2. Recovering From Google Updates is Expensive
There are plenty of websites that have partially recovered from Penguin downgrades, but each case is different. The level of returning traffic varies.
Technical issues on-site are the easiest to fix and should be 
addressed quickly using Webmaster Tools as the guide. Duplicate content 
needs to be removed immediately.
Keyword-stuffed titles need to be edited. Thin content, a favorite among many, should be replaced with real content marketing.
Off-site issues, such as bad link building,
 are particularly hard to fix. It is very ironic that firms now exist to
 send "link removal request" emails to other firms who were previously 
retained to build those links.
Small business needs to stop doing bad link building and embrace 
content marketing. They need to get creative and experiment with newsjacking.
All of these activities cost money. Smart business owners are 
thinking toward the future and deciding to spend more on SEO now (via 
higher quality services) to avoid repeating this activity in 2014.
3. SEO Has Merged With Marketing
Many small business webmasters were using a "set-it-and-forget-it" 
SEO strategy, believing that they need not worry about SEO after hiring a
 firm. This violates one of the major tenets of business process 
outsourcing, which is to outsource process and execution, but maintain 
strict performance monitoring and accountability.
It isn't surprising that many small businesses are feeling buyer's remorse, wishing they had done greater due-diligence in the vendor selection process and better understood the risks associated with SEO.
It should be clear at this point that SEO is no longer a technical exercise
 and is rapidly merging with marketing and public relations. Smart CEOs 
recognize the strategic importance of SEO in our digital world. For this
 reason, they find ways to amplify SEO in allmarketing activities. Ironically, many companies have SEO opportunities they don't harness.

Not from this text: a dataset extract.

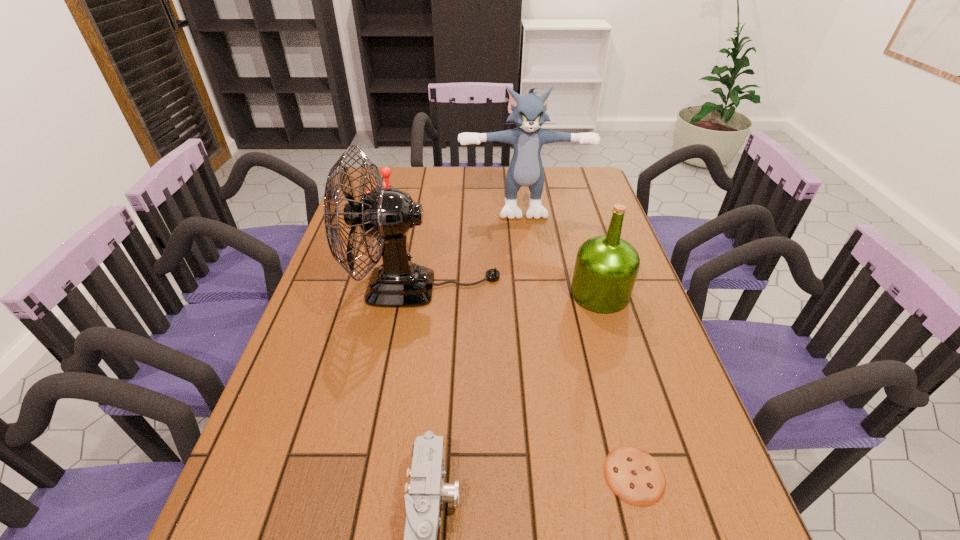 The width and height of the screenshot is (960, 540). Find the location of `vacant space that satisfies the following two spatial constraints: 1. on the back side of the third tallest object; 2. on the left side of the shortest object`. vacant space that satisfies the following two spatial constraints: 1. on the back side of the third tallest object; 2. on the left side of the shortest object is located at coordinates (587, 294).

For example, every employee should maintain a "work" Twitter account 
and share industry news, blog posts and company specials to help spread 
content. This type of integrated SEO marketing execution is the future, 
and will draw more budget dollars.
4. SEO ROI Remains High
The data suggests that SEO is still a great investment. This means that small business shouldn't necessarily shop for the cheapest SEO vendor, but consider the return they can make on their money if they spend more:
- SEO remains a very high ROI activity.
 - The cost-per-lead for SEO is still very attractive.
 - Google has significantly tightened the requirements for high-quality SEO.

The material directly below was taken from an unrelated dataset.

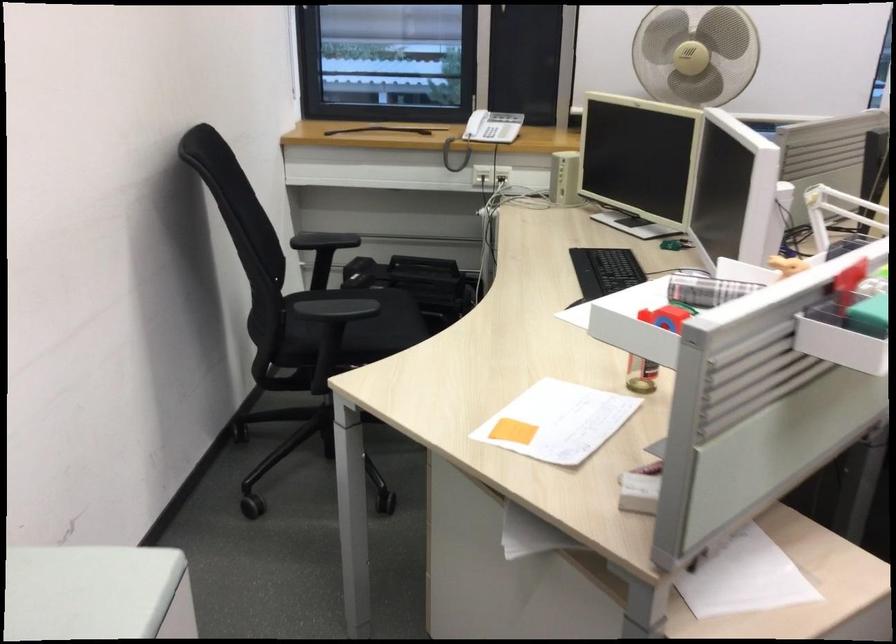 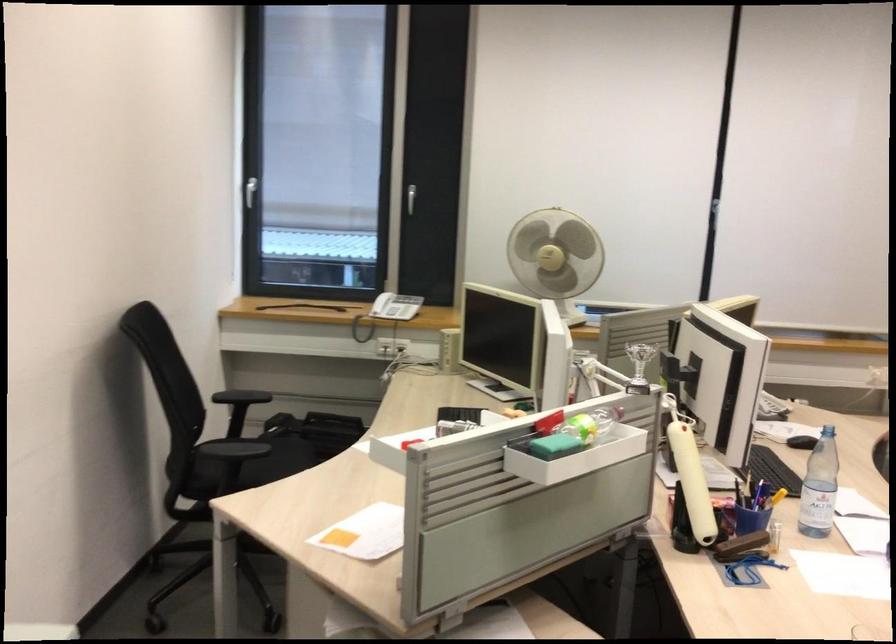 Where in the second image is the point corresponding to [483,135] from the first image?

(386, 312)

 - Integrated marketing strategies have big efficiencies.
 
Conclusions
All technologies and industries mature, and price-points typically 
change dramatically along the way. SEO is following the same playbook as
 most other young industries.
In the last few years we have seen SEO move from infancy to 
adolescence, with the Google algorithm updates as mileposts. While SEO 
will become more difficult and expensive to execute, the return on 
investment remains high for small business. In the end, ROI is more 
important than the absolute number of a budget line item.